The problem is that replica sets will automatically bring the pods up, if I delete any on those.
The question is (quote) "...How can I bring a pod or container down to test liveliness probes ?". The type of probe isn't specified but I'll assume it is HTTP GET or TCP Socket.
Assuming you have proper access to the node/host on which the pod is running:
Find out on which node the pod is running. This, for example, will return the IP address:
kubectl -n <namespace> get pod <pod-name> -o jsonpath={.status.hostIP}
Log onto the node.
Find the PID of the application process. For example, list all processes (ps aux
) and look for the specific process or grep
by (part of the) name: ps aux | grep -i <name>
. Take the number in the second column. For example, the PID in this ps aux
partial output is 13314:
nobody 13314 0.0 0.6 145856 38644 ? Ssl 13:24 0:00 /bin/prometheus --storage....

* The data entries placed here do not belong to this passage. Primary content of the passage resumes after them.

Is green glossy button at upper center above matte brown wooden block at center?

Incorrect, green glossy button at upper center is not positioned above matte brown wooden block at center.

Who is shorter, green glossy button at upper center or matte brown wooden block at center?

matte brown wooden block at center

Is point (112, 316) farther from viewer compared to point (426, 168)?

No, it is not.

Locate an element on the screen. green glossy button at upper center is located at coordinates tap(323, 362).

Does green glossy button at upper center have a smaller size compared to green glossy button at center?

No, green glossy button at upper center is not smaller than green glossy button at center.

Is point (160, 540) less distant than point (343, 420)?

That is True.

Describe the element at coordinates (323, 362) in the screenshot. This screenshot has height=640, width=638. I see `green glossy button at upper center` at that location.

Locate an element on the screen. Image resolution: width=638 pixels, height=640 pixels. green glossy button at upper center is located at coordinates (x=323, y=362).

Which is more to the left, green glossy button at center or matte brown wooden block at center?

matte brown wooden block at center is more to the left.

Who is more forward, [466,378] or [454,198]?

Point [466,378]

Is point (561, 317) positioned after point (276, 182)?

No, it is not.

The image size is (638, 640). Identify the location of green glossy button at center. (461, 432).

While on the node, suspend (pause/stop) the process by executing kill -STOP <PID>
. For example, for the PID from above:
kill -STOP 13314
At this point:
If there is no liveness probe defined, the pod should still be in Running
status and not restarted even though it won't be responding to attempts for connections. To resume the stopped process, execute kill -CONT <PID>
.
A properly configured HTTP GET or TCP Socket liveness probe should fail because connection with the application can't be established.
Notice that this method may also work for "exec.command" probes depending what those commands do.

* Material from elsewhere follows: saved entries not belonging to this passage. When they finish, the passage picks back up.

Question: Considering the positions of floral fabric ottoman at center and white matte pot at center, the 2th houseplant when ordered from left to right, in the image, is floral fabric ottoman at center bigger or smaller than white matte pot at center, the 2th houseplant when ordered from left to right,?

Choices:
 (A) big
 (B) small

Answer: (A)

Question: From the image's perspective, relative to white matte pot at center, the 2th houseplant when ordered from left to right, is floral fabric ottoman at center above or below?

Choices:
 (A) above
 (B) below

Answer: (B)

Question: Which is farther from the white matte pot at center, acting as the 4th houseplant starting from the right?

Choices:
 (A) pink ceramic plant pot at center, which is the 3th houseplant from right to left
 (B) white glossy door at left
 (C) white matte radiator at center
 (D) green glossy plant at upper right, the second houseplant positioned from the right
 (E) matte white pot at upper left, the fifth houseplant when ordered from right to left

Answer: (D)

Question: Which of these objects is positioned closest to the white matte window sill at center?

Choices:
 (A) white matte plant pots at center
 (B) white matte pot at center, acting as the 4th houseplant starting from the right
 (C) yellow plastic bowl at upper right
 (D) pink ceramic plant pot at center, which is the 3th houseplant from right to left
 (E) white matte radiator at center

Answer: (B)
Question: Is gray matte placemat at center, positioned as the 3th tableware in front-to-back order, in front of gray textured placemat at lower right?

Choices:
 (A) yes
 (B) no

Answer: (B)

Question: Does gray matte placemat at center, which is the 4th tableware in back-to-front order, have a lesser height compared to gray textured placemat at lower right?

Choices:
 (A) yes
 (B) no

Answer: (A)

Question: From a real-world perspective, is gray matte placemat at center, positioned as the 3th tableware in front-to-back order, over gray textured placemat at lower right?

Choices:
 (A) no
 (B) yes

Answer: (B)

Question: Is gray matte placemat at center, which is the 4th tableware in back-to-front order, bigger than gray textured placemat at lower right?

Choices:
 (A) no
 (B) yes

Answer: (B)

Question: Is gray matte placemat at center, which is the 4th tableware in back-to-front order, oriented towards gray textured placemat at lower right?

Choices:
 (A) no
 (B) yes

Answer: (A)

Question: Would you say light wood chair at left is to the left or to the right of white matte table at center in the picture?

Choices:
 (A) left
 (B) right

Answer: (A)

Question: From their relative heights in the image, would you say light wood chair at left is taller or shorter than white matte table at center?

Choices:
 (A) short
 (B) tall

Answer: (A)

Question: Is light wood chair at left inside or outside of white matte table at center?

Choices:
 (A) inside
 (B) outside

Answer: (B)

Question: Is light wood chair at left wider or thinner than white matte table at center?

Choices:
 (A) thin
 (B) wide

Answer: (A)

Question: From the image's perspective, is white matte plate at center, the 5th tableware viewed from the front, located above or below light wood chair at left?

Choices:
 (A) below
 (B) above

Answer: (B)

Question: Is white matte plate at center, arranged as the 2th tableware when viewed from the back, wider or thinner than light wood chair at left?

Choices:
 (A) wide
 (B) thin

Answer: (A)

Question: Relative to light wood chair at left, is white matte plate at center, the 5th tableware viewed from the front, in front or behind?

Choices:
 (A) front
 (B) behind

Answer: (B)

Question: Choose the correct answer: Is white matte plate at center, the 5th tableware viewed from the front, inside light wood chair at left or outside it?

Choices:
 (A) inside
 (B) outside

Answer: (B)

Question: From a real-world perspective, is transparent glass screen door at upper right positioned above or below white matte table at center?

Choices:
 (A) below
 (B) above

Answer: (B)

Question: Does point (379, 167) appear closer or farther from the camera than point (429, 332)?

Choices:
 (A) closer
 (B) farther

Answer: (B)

It is to note, also, that most applications run as PID 1 in a (Docker) container. As the Docker docs explain "...A process running as PID 1 inside a container is treated specially by Linux: it ignores any signal with the default action. So, the process will not terminate on SIGINT or SIGTERM unless it is coded to do so". That is probably the reason why the approach won't work from inside the container.
On Kubernetes, pods are mortal, and the number of live pods at any given time is guaranteed by the replicasets (which are wrapped by the deployments). So, to take your pods down, you can scale down your deployment to the number you need, or even to zero, like this:
kubectl scale deployment your-deployment-name --replicas=0
However, if you are trying to test and verify that the kubernetes service resource not sending packets to the non live or non ready pod, here's what you can do: You can create another pod with same labels as your real application pods, such that label selectors in the service would match this new pod as well. Configure the pod to have an invalid liveness/readiness probes, so it will not be considered live/ready. Then, hit your service with requests etc. to verify that it never hits the new pod you created.